What to do:
Transcribe all data verbatim. Skip the pictures.
Segment Open
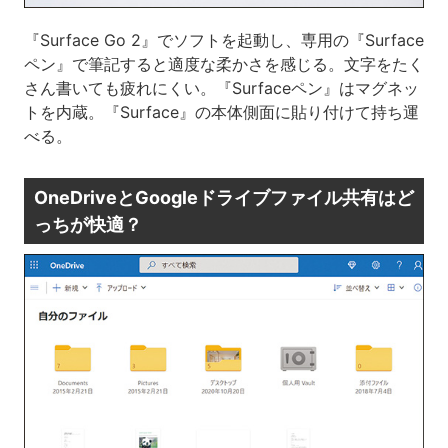
『Surface Go 2』でソフトを起動し、専用の『Surface
ペン』で筆記すると適度な柔かさを感じる。文字をたく
さん書いても疲れにくい。『Surfaceペン』はマグネッ
トを内蔵。『Surface』の本体側面に貼り付けて持ち運
べる。
OneDriveとGoogleドライブファイル共有はど
っちが快適？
Segment Closed
Task solution:
『Surface Go 2』でソフトを起動し、専用の『Surface
ペン』で筆記すると適度な柔かさを感じる。文字をたく
さん書いても疲れにくい。『Surfaceペン』はマグネッ
トを内蔵。『Surface』の本体側面に貼り付けて持ち運
べる。
OneDriveとGoogleドライブファイル共有はど
っちが快適？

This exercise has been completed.